Many people spend money based on their emotions or how they are feeling that day. This could be a major threat to your budget and jeopardize your financial goals. Have you ever purchased something because if felt good, boosted your self-esteem or helped you feel better after a bad day? Check out the following behaviors to see if they could be affecting how you spend.
Emotional Spending. Depending on whether you’ve had a good or a bad day, a trip to the store might sound like a good ‘reward.’ After all, buying yourself a new outfit or electronic gadget can reassure you that “things will get better.” But before you grab your wallet, take a minute to think about how you feel. Ask yourself if buying something today could hurt your budget, leaving you feeling anxious or guilty when you realize you bought something you really didn’t need.

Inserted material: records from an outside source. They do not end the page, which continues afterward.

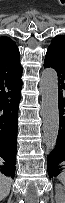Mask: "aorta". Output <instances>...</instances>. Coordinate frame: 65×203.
Segmentation results:
<instances>
[{
  "instance_id": "1",
  "label": "aorta",
  "mask_w": 65,
  "mask_h": 203,
  "mask_svg": "<svg viewBox=\"0 0 65 203\" xmlns=\"http://www.w3.org/2000/svg\"><path fill=\"white\" fill-rule=\"evenodd\" d=\"M42 95L43 142L52 151L59 131L58 75L55 69L45 68L40 79Z\"/></svg>"
}]
</instances>
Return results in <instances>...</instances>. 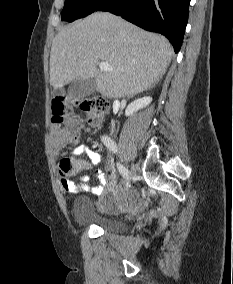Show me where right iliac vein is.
<instances>
[{
  "label": "right iliac vein",
  "mask_w": 233,
  "mask_h": 284,
  "mask_svg": "<svg viewBox=\"0 0 233 284\" xmlns=\"http://www.w3.org/2000/svg\"><path fill=\"white\" fill-rule=\"evenodd\" d=\"M131 169H134V165H132ZM135 177H136V172H129V177H127V182L129 185L135 184Z\"/></svg>",
  "instance_id": "right-iliac-vein-1"
}]
</instances>
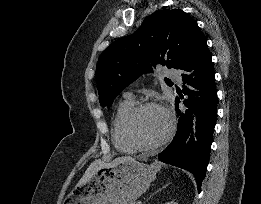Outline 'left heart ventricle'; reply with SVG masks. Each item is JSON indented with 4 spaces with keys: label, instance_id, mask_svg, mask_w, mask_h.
Masks as SVG:
<instances>
[{
    "label": "left heart ventricle",
    "instance_id": "left-heart-ventricle-1",
    "mask_svg": "<svg viewBox=\"0 0 261 204\" xmlns=\"http://www.w3.org/2000/svg\"><path fill=\"white\" fill-rule=\"evenodd\" d=\"M167 126V118L161 110L148 108L136 118L133 130L142 142L150 144L164 136Z\"/></svg>",
    "mask_w": 261,
    "mask_h": 204
}]
</instances>
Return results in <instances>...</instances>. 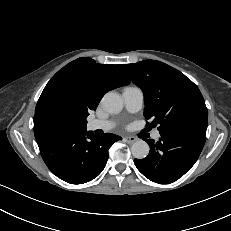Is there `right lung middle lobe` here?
<instances>
[{
    "label": "right lung middle lobe",
    "instance_id": "obj_1",
    "mask_svg": "<svg viewBox=\"0 0 231 231\" xmlns=\"http://www.w3.org/2000/svg\"><path fill=\"white\" fill-rule=\"evenodd\" d=\"M50 128L53 134H65L71 132L70 120L66 112L60 110L50 119Z\"/></svg>",
    "mask_w": 231,
    "mask_h": 231
}]
</instances>
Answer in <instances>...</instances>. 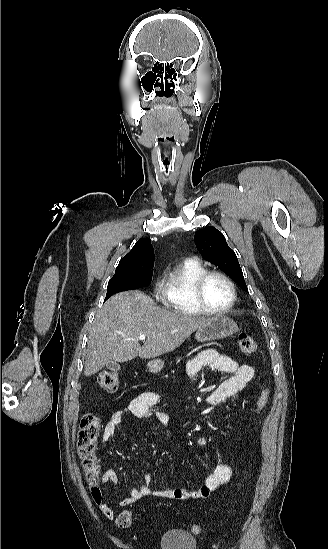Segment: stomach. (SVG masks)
Returning <instances> with one entry per match:
<instances>
[{"label": "stomach", "mask_w": 328, "mask_h": 549, "mask_svg": "<svg viewBox=\"0 0 328 549\" xmlns=\"http://www.w3.org/2000/svg\"><path fill=\"white\" fill-rule=\"evenodd\" d=\"M239 331L237 323L225 317V315H218V317H212L204 327H199L195 333V339L199 343H205V341H215V339H226L231 337ZM164 367V361L162 359H152L148 361L147 369L149 373H160Z\"/></svg>", "instance_id": "obj_1"}]
</instances>
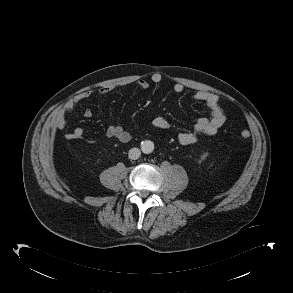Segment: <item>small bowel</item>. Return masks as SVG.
<instances>
[{
    "mask_svg": "<svg viewBox=\"0 0 293 293\" xmlns=\"http://www.w3.org/2000/svg\"><path fill=\"white\" fill-rule=\"evenodd\" d=\"M150 80L153 84H159L162 77L159 73H154ZM134 86L140 90H148L150 84L148 81L140 79L135 82ZM114 89V86H105L98 91V94L103 96L112 92ZM173 91L175 93H182L184 91V86L181 83H175ZM90 96V91H83L75 95L62 108L54 112L50 119V125L57 129H64L67 126V114L72 112L81 101ZM192 99L205 103L209 111V116L197 119L191 131L181 132L178 135V141L181 145H191L197 142L202 136H212L216 134L226 121V115L217 94L205 90H198L192 95ZM93 115V111L89 108L84 111L85 118H92ZM152 124L155 128L160 130L171 129L170 123L163 117H156L152 121ZM106 133L108 137L115 138L123 143L129 142L132 138V134L126 128L117 124L110 125ZM82 135L83 129L77 127L65 134V138L68 140H77L80 139Z\"/></svg>",
    "mask_w": 293,
    "mask_h": 293,
    "instance_id": "obj_1",
    "label": "small bowel"
}]
</instances>
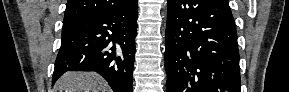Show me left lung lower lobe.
<instances>
[{
	"mask_svg": "<svg viewBox=\"0 0 289 92\" xmlns=\"http://www.w3.org/2000/svg\"><path fill=\"white\" fill-rule=\"evenodd\" d=\"M167 92H240L235 21L223 0H168Z\"/></svg>",
	"mask_w": 289,
	"mask_h": 92,
	"instance_id": "left-lung-lower-lobe-1",
	"label": "left lung lower lobe"
}]
</instances>
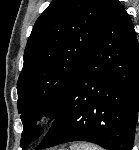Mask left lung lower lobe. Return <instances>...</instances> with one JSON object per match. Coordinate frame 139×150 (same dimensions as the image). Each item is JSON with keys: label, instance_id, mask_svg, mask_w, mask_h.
Here are the masks:
<instances>
[{"label": "left lung lower lobe", "instance_id": "left-lung-lower-lobe-1", "mask_svg": "<svg viewBox=\"0 0 139 150\" xmlns=\"http://www.w3.org/2000/svg\"><path fill=\"white\" fill-rule=\"evenodd\" d=\"M139 112V45L118 0L70 85L37 150L89 141L106 150H132Z\"/></svg>", "mask_w": 139, "mask_h": 150}]
</instances>
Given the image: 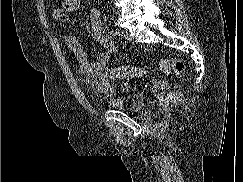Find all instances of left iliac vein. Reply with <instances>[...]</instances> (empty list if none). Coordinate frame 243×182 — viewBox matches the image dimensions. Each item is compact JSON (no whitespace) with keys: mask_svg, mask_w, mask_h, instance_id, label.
I'll return each mask as SVG.
<instances>
[{"mask_svg":"<svg viewBox=\"0 0 243 182\" xmlns=\"http://www.w3.org/2000/svg\"><path fill=\"white\" fill-rule=\"evenodd\" d=\"M123 36L128 41H131L133 39L131 34L129 32H127V31L124 32Z\"/></svg>","mask_w":243,"mask_h":182,"instance_id":"obj_1","label":"left iliac vein"}]
</instances>
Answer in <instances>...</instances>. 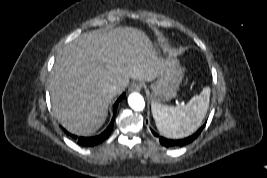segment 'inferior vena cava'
Returning <instances> with one entry per match:
<instances>
[{"label":"inferior vena cava","instance_id":"obj_1","mask_svg":"<svg viewBox=\"0 0 267 178\" xmlns=\"http://www.w3.org/2000/svg\"><path fill=\"white\" fill-rule=\"evenodd\" d=\"M107 92L112 95L115 96L116 94L119 93V87L115 84H111L107 87Z\"/></svg>","mask_w":267,"mask_h":178}]
</instances>
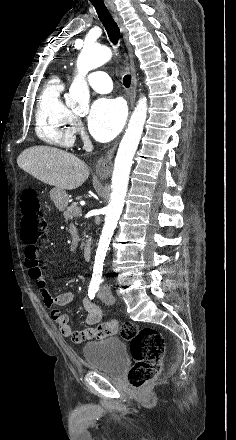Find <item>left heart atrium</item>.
<instances>
[{
    "label": "left heart atrium",
    "instance_id": "39dd6f15",
    "mask_svg": "<svg viewBox=\"0 0 236 440\" xmlns=\"http://www.w3.org/2000/svg\"><path fill=\"white\" fill-rule=\"evenodd\" d=\"M126 118L124 103L115 98L102 97L90 108L88 125L92 136L101 142L113 139L121 130Z\"/></svg>",
    "mask_w": 236,
    "mask_h": 440
}]
</instances>
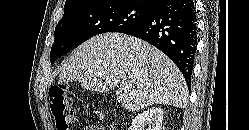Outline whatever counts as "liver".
<instances>
[{"label": "liver", "instance_id": "6515ba94", "mask_svg": "<svg viewBox=\"0 0 249 130\" xmlns=\"http://www.w3.org/2000/svg\"><path fill=\"white\" fill-rule=\"evenodd\" d=\"M59 81H78L97 92L117 87V100L130 111L153 104L184 108L188 102L177 66L154 46L121 33L97 35L81 44L63 64Z\"/></svg>", "mask_w": 249, "mask_h": 130}]
</instances>
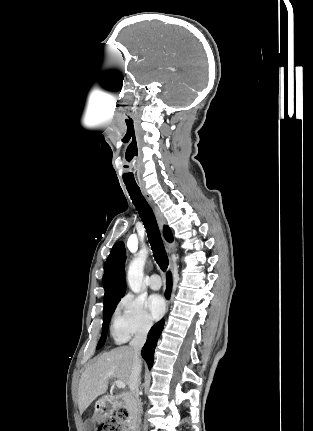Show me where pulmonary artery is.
<instances>
[{
  "mask_svg": "<svg viewBox=\"0 0 313 431\" xmlns=\"http://www.w3.org/2000/svg\"><path fill=\"white\" fill-rule=\"evenodd\" d=\"M162 285L161 278L158 274H152L149 278V287L153 290L160 289Z\"/></svg>",
  "mask_w": 313,
  "mask_h": 431,
  "instance_id": "obj_1",
  "label": "pulmonary artery"
}]
</instances>
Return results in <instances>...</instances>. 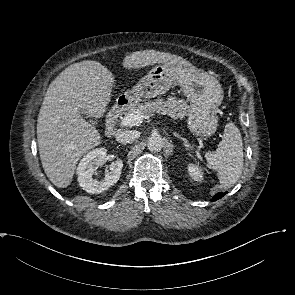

Esteem Buying. We have all felt the pressure of “Keeping up with the Jones’.” Social networking sites make our friends and family look like they have perfect lives, enjoy expensive vacations, and wear fashionable clothing. This pressure can wreak havoc on your budget and self-esteem. Remember that just because someone appears to “have it all” doesn’t make it true.
Avoidance Shopping. If you are trying to avoid an unpleasant situation, it’s a bad idea to head to the store. Shopping can feel like a good way to escape the stress of life, but facing the underlying problem and being honest with yourself is always the best policy.
Spending Dates. If you have friends or family who ask you to shop or dine out with them, you may be more likely to spend over your budget. Instead of doing group activities that involve spending money, suggest gathering for a meal at home, where everyone can bring a dish. Do you have frugal friends? If so, bring them along on your next shopping trip. A cost-conscious companion can talk you out of unnecessary spending!
“Special Interest” Spending. Having a hobby or interest can help you reduce stress and increase confidence, but it could also lead to budget woes if it requires costly equipment or other large expenses. Go ahead and enjoy your hobby — just be careful that your new interest doesn’t eat up all your budget so you can’t afford the items you really need. Try healthy hobbies such as gardening or exercise. Both of these healthy activities create a feeling of accomplishment, help clear your mind, and can be inexpensive.
Sales and Bargains. It’s great to look for sales and bargains, but before you find yourself tempted by a good deal, ask yourself a few questions:
- If I buy this, do I have room in my house for it?
- Will this purchase fit into my budget?
- Can I borrow or rent the item when I need it instead?
Try not to purchase food items just because you have a coupon or because it’s a good deal. If your family won’t eat it, it’s a waste of money.
Visuals and Sense Appeal. Stores and advertisers know that buyers are attracted to store displays with sale items or special offers placed at the front of the store, at the end of an aisle, and at eye level. Effective wording on displays might include ‘wholesale,’ ‘less,’ ‘free.’ You may have also noticed that some advertisements for larger ticket items often feature strong images and ideas. Becoming aware of these techniques will help you separate your ‘wants’ from ‘needs’ when you encounter these sensory blitzes.